====== Given data ======

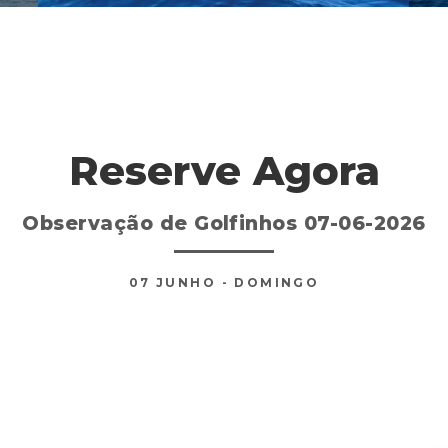
Reserve Agora
Observação de Golfinhos 07-06-2026
07
JUNHO
- DOMINGO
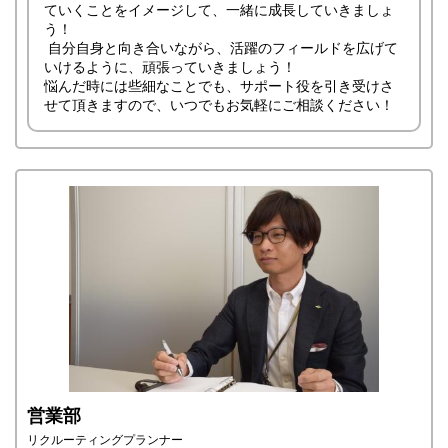
ていくことをイメージして、一緒に成長していきましょ
う！
自分自身と向き合いながら、活躍のフィールドを広げて
いけるように、頑張っていきましょう！
悩んだ時には些細なことでも、サポート役を引き受けさ
せて頂きますので、いつでもお気軽にご相談ください！
営業部
リクルーティングプランナー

======

**Exercise aim:** Could you give back the full listing word for word, leaving out the images?

**Answer box:**
Reserve Agora
Observação de Golfinhos 07-06-2026
07
JUNHO
- DOMINGO
ていくことをイメージして、一緒に成長していきましょ
う！
自分自身と向き合いながら、活躍のフィールドを広げて
いけるように、頑張っていきましょう！
悩んだ時には些細なことでも、サポート役を引き受けさ
せて頂きますので、いつでもお気軽にご相談ください！
営業部
リクルーティングプランナー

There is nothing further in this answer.